Él se llamaba Draco Lucius Malfoy, y pronunciar su nombre completo era una forma sencilla de desatar un preludio al apocalipsis. Pese a su ignorancia total sobre el mundo muggle al principio, había conseguido abrir un pequeño bufete de abogados cerca del estudio de Harry. Amaba el capuccino que servían en la cafetería italiana de la esquina, y todos los días llevaba un pequeño narciso a su secretaria, Marie, a la cual amaba como si fuera su propia madre. Se había enamorado de Rose desde la primera vez que la vio, y tal fue el brillo en sus ojos cuando Hermione le permitió sujetarla en sus brazos que incluso Ron tuvo que dejar sus quejas aparte, asombrado con la escena. Le gustaba ponerse la alarma diez minutos antes para remolonear por las mañanas y abrazarse a Harry mientras dormía, como si temiera que una mañana no despertara con él. Era punzante y molesto cuando no había dormido lo suficiente, y obsesivo con el orden de su biblioteca, y cuando besaba a Harry toda la frialdad se derretía y se convertía en un charquito de dragón enamorado, y nunca dejará de tratar de hechizarle cada vez que haga esa estúpida comparación digna de un Hufflepuff, por Merlín, Harry, un poco de dignidad, aunque sea con una sonrisa en los labios.

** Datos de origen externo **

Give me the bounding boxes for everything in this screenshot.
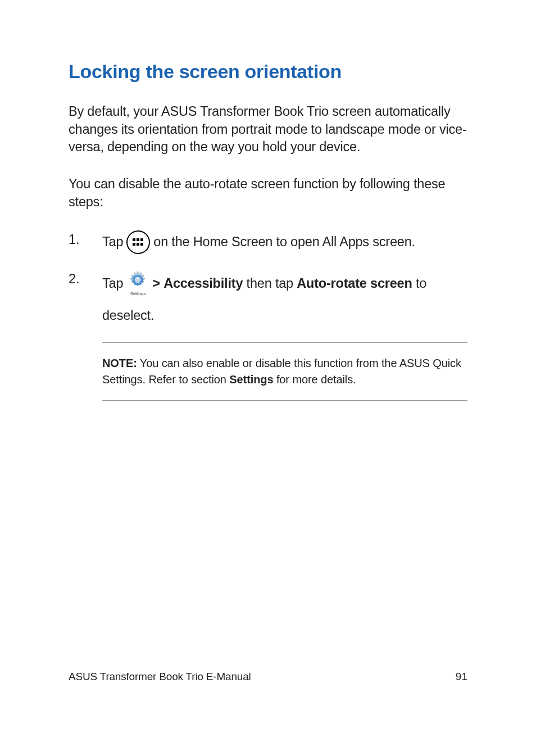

Harry Potter no era homosexual, y esto no era la gran cosa. Pero estaba profundamente enamorado de Draco, y nunca, pensó, nadie habrá agradecido tanto cruzar la acera.


(1)Camden Town es un barrio londinense, famoso por albergar uno de los mercados callejeros más variados y extravagantes de todo Londres. Os podéis imaginar que Harry habrá podido ver todo tipo de locuras capilares, tanto de forma como de color.